I slowly sit down again. Open the Unit testing framework. Locate test. Function gets called, results get compared correctly. But where do I initialize the variable it's compared to? "Click Clack". Not in the Set Up function. "Click Clack". Not in the Initializer. "Click Clack". Not in the Constructor. What value do I assign it to? I search for all the mentions of the variable, no it's not here, it's... - With a loud scream I punch the wall. Something in my finger snaps, I can see a crack in the wallpaper - and in the my skin on the knuckles. Yet, I don't even register the pain. With the new wound on my hand quickly turning red with blood my hands go back to the keyboard. "Click Clack".
"Click Clack".
"Click Clack".
Compile the tests again. Run them. "Test 37:Failed". Check the detail logs. There, the errors I expected.

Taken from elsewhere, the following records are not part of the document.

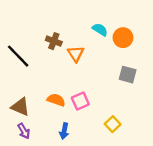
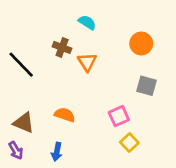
cyan semicircle: (100, 30) -> (87, 22), moved
pink square: (80, 101) -> (119, 116), moved
purple arrow: (24, 131) -> (16, 150), moved
blue arrow: (64, 131) -> (57, 152), moved

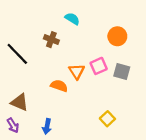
orange triangle: (87, 62) -> (77, 71), moved
orange semicircle: (65, 115) -> (59, 86), moved
pink square: (119, 116) -> (99, 66), moved

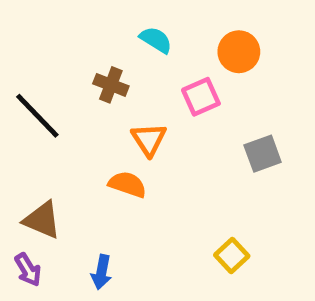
orange circle: (117, 36) -> (239, 52), moved
pink square: (99, 66) -> (201, 97), moved
orange triangle: (77, 71) -> (149, 139), moved
gray square: (122, 71) -> (263, 154), turned -35

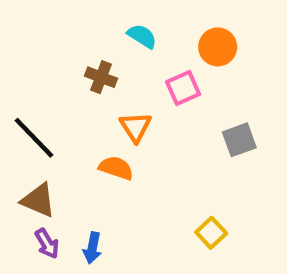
black line: (37, 116) -> (34, 138), moved
purple arrow: (28, 270) -> (47, 244), moved

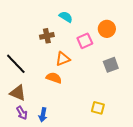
orange circle: (218, 47) -> (107, 29), moved
brown cross: (101, 77) -> (47, 36), turned -32
orange triangle: (136, 127) -> (63, 59), turned 42
yellow square: (211, 233) -> (98, 108), turned -32

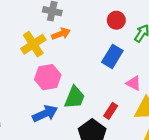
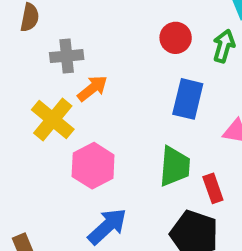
green trapezoid: (75, 97) -> (175, 166), moved
red rectangle: (111, 111) -> (213, 188), turned -35

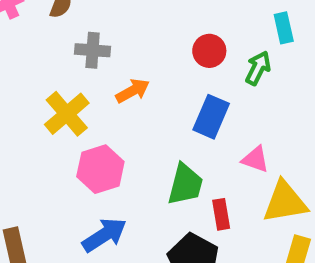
orange arrow: (92, 88) -> (133, 91), moved

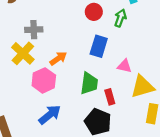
gray cross: (93, 50) -> (34, 30), moved
orange arrow: (133, 91) -> (58, 59), moved

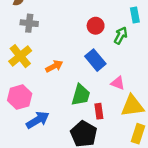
gray cross: (34, 30) -> (29, 23), moved
blue rectangle: (99, 46) -> (95, 60), turned -65
pink hexagon: (44, 80) -> (20, 97), moved

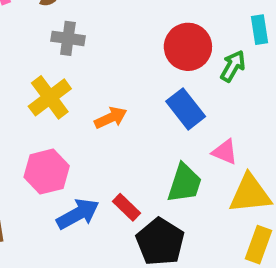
red circle: (96, 26) -> (188, 47), size x1.5
green trapezoid: (81, 95) -> (184, 183), moved
red rectangle: (99, 111) -> (127, 207), moved, turned -40

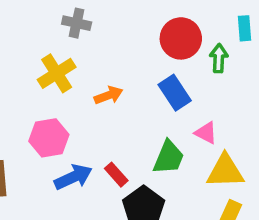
green arrow: (233, 66) -> (219, 58), turned -32

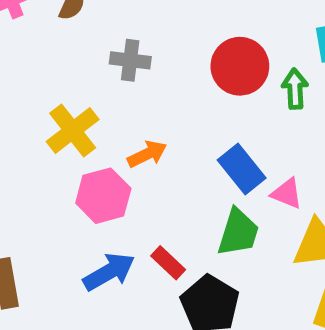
gray cross: (77, 23) -> (130, 60), moved
blue rectangle: (175, 93) -> (242, 169), moved
pink hexagon: (49, 138) -> (103, 196), moved

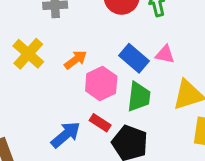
pink triangle: (287, 193) -> (165, 54), moved
pink hexagon: (103, 196) -> (101, 84), moved

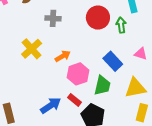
pink triangle: (165, 54) -> (141, 54), moved
blue rectangle: (134, 58) -> (113, 61), moved

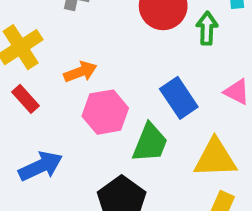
red rectangle: (75, 100) -> (26, 99), moved

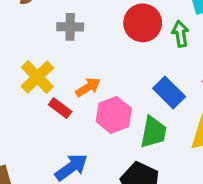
red rectangle: (26, 99) -> (60, 108), moved

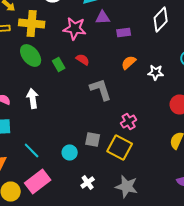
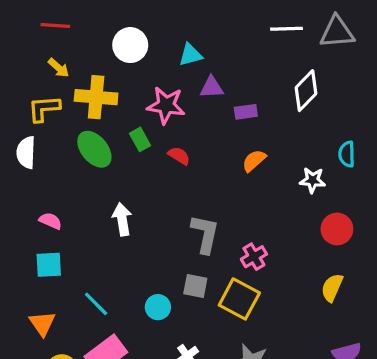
green rectangle: (59, 64) -> (140, 139), moved
white star: (156, 72) -> (313, 180), moved
gray L-shape: (101, 90) -> (205, 234), moved, turned 30
white arrow: (33, 98) -> (122, 219), moved

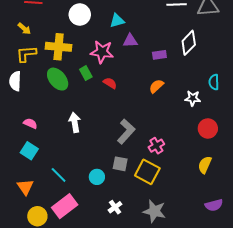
yellow arrow: (59, 68) -> (24, 29), moved
purple rectangle: (246, 112) -> (159, 55), moved
gray L-shape: (205, 234) -> (126, 132), turned 30
cyan square: (49, 265) -> (29, 151), turned 36

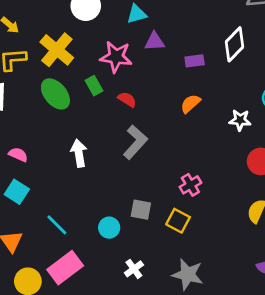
yellow cross: (59, 47) -> (57, 50), turned 35
gray L-shape: (126, 132) -> (135, 142), moved
yellow square: (147, 172) -> (178, 221), size x0.7

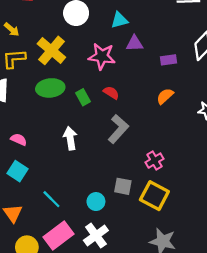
green rectangle: (94, 86) -> (83, 97), moved
green ellipse: (55, 94) -> (50, 88), turned -56
pink cross: (190, 185) -> (154, 161), moved
yellow square: (178, 221) -> (154, 196), size x1.4
white cross: (134, 269) -> (96, 235), moved, size x1.5

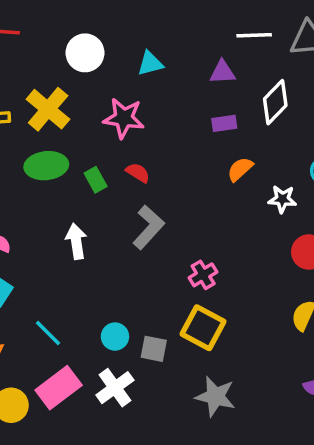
purple triangle: (135, 43) -> (222, 72), moved
orange semicircle: (165, 96) -> (240, 169), moved
gray square: (123, 186) -> (154, 349), moved

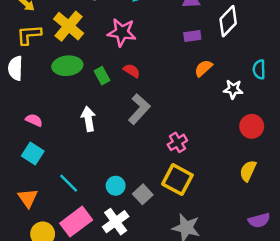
gray square: (154, 349) -> (143, 194), turned 36

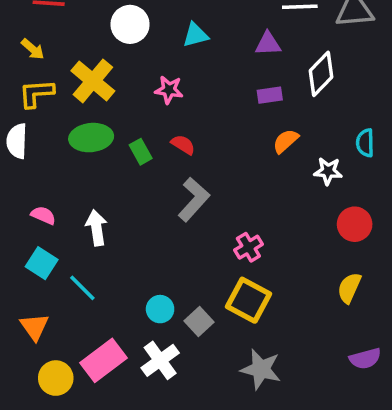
pink star: (122, 32) -> (169, 90), size x0.7
white arrow: (88, 119) -> (96, 228), moved
cyan line: (69, 183) -> (82, 288), moved

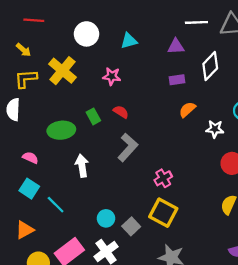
green ellipse: (91, 138) -> (61, 130), moved
white arrow: (96, 228) -> (82, 166), moved
orange triangle: (35, 327) -> (25, 230), turned 36

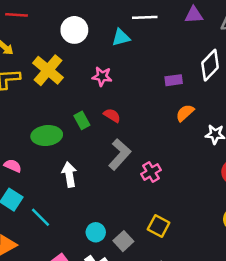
white line: (196, 22) -> (145, 17), moved
purple triangle: (176, 47) -> (194, 15), moved
pink cross: (163, 178) -> (151, 172), moved
yellow square: (163, 213) -> (159, 226), size x0.7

I don't know if I should laugh or cry. I compared the function result to itself, because of an incorrect variable assignment in the test. Such a stupid error. I stare at the blinking red "Failed". This stupid mistake just made me waste so much time. Why didn't I check the test earlier? Stupid - stupid - stupid! "Click Clack". With blood trickling down my fingers and onto the dirty keyboard I revert to the latest version I committed to git before working on this bug. I check - yep, the error is still there. I fix the test, run it again. It fails, like it should. I try to reproduce the misbehavior in the actual application - yep, there it is. Why did it look like it was working, except under this circumstances? I quickly find out why: I catch the exception and forget to log the error, returning a default value. While I quickly fix the mistakes - now that I know that it really does misbehave it's fairly trivial - I start realizing the pain in my hand. I should probably put some peroxide on the wound. At the same time, I can literally feel all my never-really-dormant depression resurfacing. My ever-present impostor syndrome keeps reminding me that I'm not a real coder - real programmers don't make such mistakes. Feeling like a failure, I run the test suite, and it passes. I can't enjoy the moment, it makes it worse. The fix took me a couple of minutes, but because of my stupidity I wasted valuable time. "Click ... Clack". Slowly, I commit the code, and mark the issue as resolved. I stand up, put on a coat, grab a blanket to cover my bike, and make my way out of the apartment. As I reach into my pocket to store the keys, I feel something there.

Oh, a pack of cigarettes. I stopped smoking last winter, this must still be from back then. My still bloody hand caresses the pack, while I use all the self-control I have left to keep walking down the stairs and not just sit down and disappear in an endless hole of self-pity.

As I leave the building, without even consciously realizing it, I light up a cigarette.